Small-but-mighty Gemma 4 builds run natively on phones — and users say the speed is “like magic”

What happened

It has been reported that a family of models sharing the same architecture as Google’s Gemini 3 — circulating under names like Gemma 4 and smaller variants E2B (≈2.3B effective params) and E4B (≈4.5B) — can run natively on modern smartphones and deliver startling performance. The mini models reportedly support full multimodal inputs, claim a 128K context window in some builds, and placed highly on community leaderboards such as Arena AI. Users have posted videos showing local image, audio and even hardware-control demos (flashlight toggles) on iPhones, and those posts drew hundreds of thousands of views.

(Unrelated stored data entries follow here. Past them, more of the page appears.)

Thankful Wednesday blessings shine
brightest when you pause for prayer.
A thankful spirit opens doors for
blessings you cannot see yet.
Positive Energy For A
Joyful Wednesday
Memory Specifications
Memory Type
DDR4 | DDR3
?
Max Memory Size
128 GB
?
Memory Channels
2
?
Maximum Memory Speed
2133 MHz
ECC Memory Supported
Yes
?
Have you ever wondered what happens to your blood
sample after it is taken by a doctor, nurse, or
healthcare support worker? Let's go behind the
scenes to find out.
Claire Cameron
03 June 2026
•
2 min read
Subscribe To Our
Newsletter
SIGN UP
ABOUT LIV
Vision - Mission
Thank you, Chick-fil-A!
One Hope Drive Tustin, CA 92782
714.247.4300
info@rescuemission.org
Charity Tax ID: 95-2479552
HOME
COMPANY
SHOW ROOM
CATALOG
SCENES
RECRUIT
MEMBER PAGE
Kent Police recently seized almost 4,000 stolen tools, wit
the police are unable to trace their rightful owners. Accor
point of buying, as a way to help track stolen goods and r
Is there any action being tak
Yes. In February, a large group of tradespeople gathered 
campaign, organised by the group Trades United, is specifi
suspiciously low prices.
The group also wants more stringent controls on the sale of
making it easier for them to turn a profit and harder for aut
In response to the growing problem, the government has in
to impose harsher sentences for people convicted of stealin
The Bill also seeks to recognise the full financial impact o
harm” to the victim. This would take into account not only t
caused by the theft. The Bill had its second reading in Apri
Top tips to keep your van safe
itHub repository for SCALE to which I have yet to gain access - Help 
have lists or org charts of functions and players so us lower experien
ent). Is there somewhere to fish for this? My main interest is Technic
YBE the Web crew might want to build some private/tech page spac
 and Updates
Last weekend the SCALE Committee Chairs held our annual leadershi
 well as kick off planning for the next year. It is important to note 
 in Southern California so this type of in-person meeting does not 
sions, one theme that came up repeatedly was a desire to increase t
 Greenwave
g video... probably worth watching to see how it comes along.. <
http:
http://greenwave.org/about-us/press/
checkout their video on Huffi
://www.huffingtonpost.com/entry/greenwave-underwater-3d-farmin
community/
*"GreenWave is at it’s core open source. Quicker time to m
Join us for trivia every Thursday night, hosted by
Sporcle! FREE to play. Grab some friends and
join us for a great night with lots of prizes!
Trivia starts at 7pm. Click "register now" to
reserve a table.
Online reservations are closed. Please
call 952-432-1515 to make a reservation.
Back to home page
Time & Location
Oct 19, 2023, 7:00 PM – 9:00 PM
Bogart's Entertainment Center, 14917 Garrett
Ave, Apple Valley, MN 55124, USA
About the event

Real-world tests and caveats

Reportedly, an iPhone 17 Pro running Apple’s (苹果) machine‑learning stack MLX achieved inference speeds above 40 tokens/second for these quantized models; similar numbers were reportedly seen on recent Samsung (三星) phones as well. Google has made mobile experimentation easier with an official Google (谷歌) app, Google AI Edge Gallery, where users can download and run edge-optimized model builds without heavy tooling. But not all is solved: when users pushed a 26B Mixture‑of‑Experts variant as a coding agent — needing long 256K context windows, robust tool calls and structured outputs — Gemma 4 reportedly struggled, stalling or producing malformed outputs, while a qwen3-coder build handled the same agent tasks more reliably.

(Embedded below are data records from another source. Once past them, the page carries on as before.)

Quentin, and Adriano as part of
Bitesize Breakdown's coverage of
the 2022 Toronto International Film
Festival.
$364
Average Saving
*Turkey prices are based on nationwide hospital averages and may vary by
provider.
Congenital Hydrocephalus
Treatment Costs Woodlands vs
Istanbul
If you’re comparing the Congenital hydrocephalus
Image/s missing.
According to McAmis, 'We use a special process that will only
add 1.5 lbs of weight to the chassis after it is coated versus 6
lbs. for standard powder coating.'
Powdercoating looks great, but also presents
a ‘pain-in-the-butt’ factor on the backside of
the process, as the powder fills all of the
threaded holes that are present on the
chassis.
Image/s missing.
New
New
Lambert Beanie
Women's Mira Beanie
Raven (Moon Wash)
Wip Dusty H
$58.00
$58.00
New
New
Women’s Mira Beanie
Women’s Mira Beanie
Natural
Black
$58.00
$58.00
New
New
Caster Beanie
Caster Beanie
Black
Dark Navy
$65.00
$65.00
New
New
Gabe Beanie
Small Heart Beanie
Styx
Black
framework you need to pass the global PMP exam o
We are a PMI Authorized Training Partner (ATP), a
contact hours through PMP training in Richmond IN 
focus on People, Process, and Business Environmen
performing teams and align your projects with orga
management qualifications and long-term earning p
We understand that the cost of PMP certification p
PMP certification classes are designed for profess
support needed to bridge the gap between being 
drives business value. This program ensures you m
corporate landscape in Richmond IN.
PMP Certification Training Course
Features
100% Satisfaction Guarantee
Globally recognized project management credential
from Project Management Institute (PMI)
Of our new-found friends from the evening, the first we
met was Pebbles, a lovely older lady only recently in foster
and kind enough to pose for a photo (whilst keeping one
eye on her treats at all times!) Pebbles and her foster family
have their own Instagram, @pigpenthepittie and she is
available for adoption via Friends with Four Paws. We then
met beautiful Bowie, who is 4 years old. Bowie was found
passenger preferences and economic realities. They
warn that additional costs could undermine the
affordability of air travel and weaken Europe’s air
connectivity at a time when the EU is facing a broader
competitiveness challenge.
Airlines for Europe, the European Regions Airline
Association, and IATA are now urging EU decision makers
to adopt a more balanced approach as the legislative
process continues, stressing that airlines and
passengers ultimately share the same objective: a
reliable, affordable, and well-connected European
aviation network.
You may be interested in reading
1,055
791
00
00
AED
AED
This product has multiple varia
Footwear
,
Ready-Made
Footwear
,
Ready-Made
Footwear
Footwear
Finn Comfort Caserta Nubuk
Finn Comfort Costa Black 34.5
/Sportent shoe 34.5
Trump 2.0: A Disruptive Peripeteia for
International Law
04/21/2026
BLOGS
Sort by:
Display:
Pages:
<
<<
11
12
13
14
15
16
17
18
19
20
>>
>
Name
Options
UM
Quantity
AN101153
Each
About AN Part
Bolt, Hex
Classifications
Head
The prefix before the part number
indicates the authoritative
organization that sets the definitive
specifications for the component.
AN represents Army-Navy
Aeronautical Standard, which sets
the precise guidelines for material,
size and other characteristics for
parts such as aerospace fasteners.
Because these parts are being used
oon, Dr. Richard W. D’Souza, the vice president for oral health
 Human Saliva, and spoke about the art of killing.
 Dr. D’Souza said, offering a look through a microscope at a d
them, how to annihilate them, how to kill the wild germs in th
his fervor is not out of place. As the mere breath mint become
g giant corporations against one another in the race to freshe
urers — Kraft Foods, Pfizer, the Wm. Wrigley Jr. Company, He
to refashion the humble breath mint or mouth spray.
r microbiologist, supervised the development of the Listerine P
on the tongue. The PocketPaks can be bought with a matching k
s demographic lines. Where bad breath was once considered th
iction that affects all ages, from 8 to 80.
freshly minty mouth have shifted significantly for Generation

What this means for cloud AI and geopolitics

Short term? Cloud, closed‑source flagship models still lead for the hardest multi‑agent coordination and frontier research workloads. Long term? If mobile hardware, quantization and compiler stacks continue to improve, edge models will eat away at high‑frequency, simple tasks that today generate token revenue for API sellers. That’s a business problem for firms monetizing per‑token usage. There’s also a geopolitical angle: tensions over chip export controls and trade policy make resilient, on‑device AI more attractive in markets seeking sovereignty from foreign cloud providers. Will local models make the cloud invisible to users? Maybe — and when they do, the industry’s commercial wiring will be up for a serious shake‑up.